Los efectos de la educación
Nuevamente en la calle y mientras
hacía gestos desesperados tratando de detener un taxi pensé en Sabrina y Rocío.
Me preguntaba si serían capaces de tolerar la intensa disciplina aplicada por
Madame para hacerles entrar en la cabeza la urbanidad y los buenos modales.
Rocío no me preocupaba demasiado, además de haber sido quien propuso la idea,
más sumisa, sabía escuchar y obedecer cuando era para su beneficio. El problema
era Sabrina, su fuerte carácter, natural en ella y acrecentado por la necesidad
de enfrentar burlas y agresiones podía generar, aunque esa no fuera su intención,
un choque inevitable con Madame. Pero era de esperar que su socia, por
oposición, compensara cualquier desavenencia.
En
la primer semana no notamos cambios en la conducta de ambas. Era de esperar, no
era posible en tan corto tiempo, pero las expectativas de Susan y mías eran
agigantadas por la curiosidad. Ni Sabrina, ni Rocío hacían comentarios
aclaratorios. Solo conseguíamos algunas repuestas evasivas entre sonrisas
cómplices.
Ambas concurrían al departamento de la
avenida Alvear puntillosa y puntualmente. Algo aprendido la primera vez que
fueron solas, pues al llegar quince minutos tarde Madame las había despachado
de vuelta sin darles la clase y sin permitirles protesta o excusa. En la
segunda semana Sabrina apareció por Angel´s con su clásica minifalda de jeans
desflecada y una musculosa verde con el escote suficiente para mostrar la mitad
de sus senos. Rocío en cambio vestía una pollera ajustada, hasta las rodillas,
y una camisa de seda cerrada en el cuello por un moño de la misma tela. El maquillaje
de Sabrina parecía un revoque mal hecho, Rocío se había aplicado sutiles
colores en la sombra de los ojos y el lápiz labial era brillante pero de un
discreto tono rosa. En definitiva, Sabrina parecía una prostituta y Rocío una
dama. Comprendimos que las especulaciones acerca de quién asimilaría mejor las
enseñanzas de Madame habían sido correctas. Estando de acuerdo Susan y yo, ni
siquiera pudimos llevar adelante una apuesta. La sorpresa se produjo el sábado
siguiente. El vestido de Sabrina, no habitual de su vestuario, recordaba a
aquél de Marilyn Monroe con el que se la veía parada sobre la ventilación del
subte en la película La comezón del séptimo año. Había cambiado de peinado y el
maquillaje casi había desaparecido.
Sabrina
Sabrina era la hija única de una
madre viuda. Su padre, policía, había sido asesinado por extremistas en una
emboscada para robarle el arma y el uniforme. Trabajando de sirvienta la
esforzada mujer había logrado hacerla asistir a la escuela primaria. Luego,
como le sucedió a mi padre, no le quedó otra solución que mandarla a trabajar.

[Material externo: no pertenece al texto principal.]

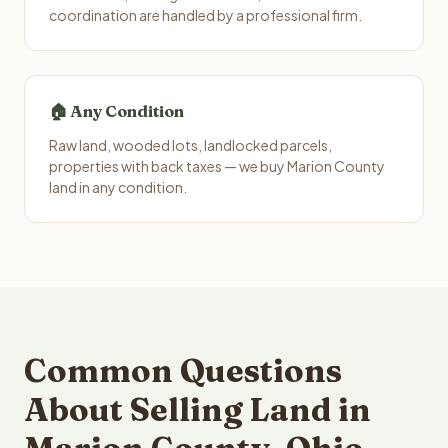
coordination are handled by a professional firm.
🏠 Any Condition
Raw land, wooded lots, landlocked parcels,
properties with back taxes — we buy Marion County
land in any condition.
Common Questions
About Selling Land in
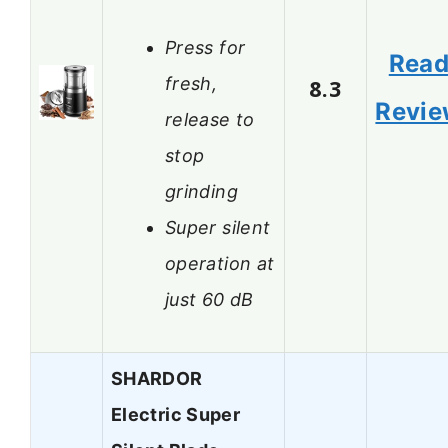
Press for
Rea
fresh,
8.3
Revi
release to
stop
grinding
Super silent
operation at
just 60 dB
SHARDOR
Electric Super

Pero la diferencia entre nuestras vidas radicaba en un hecho relevante.
Sabrina le confesó a su madre sus inquietudes acerca de sentirse distinta. Sea
por comprenderla o por suponer que una niña sería mejor compañía para su vida
solitaria, la madre alentó en ella su deseo de cambio. La vistió con prendas
femeninas y la rebautizó.
Eso le valió las burlas y hasta las
agresiones de los chicos del barrio, poco antes sus compañeros de juegos. Sobreponiéndose
y dando muestras de un gran temple toleró todo hasta que, cansados de la
novedad, dejaron de molestarla. Para ese entonces estaba convertida en una
jovencita atrayente, rodeada de muchachos, aunque entre aquellos pretendientes
ninguno estaba dispuesto a tener una relación formal con ella.
Desde los trece años trabajó en la
peluquería de damas de doña Etelvina, amiga de su madre, primero ayudando en
tareas menores y luego aprendiendo todos los secretos del corte y peinado.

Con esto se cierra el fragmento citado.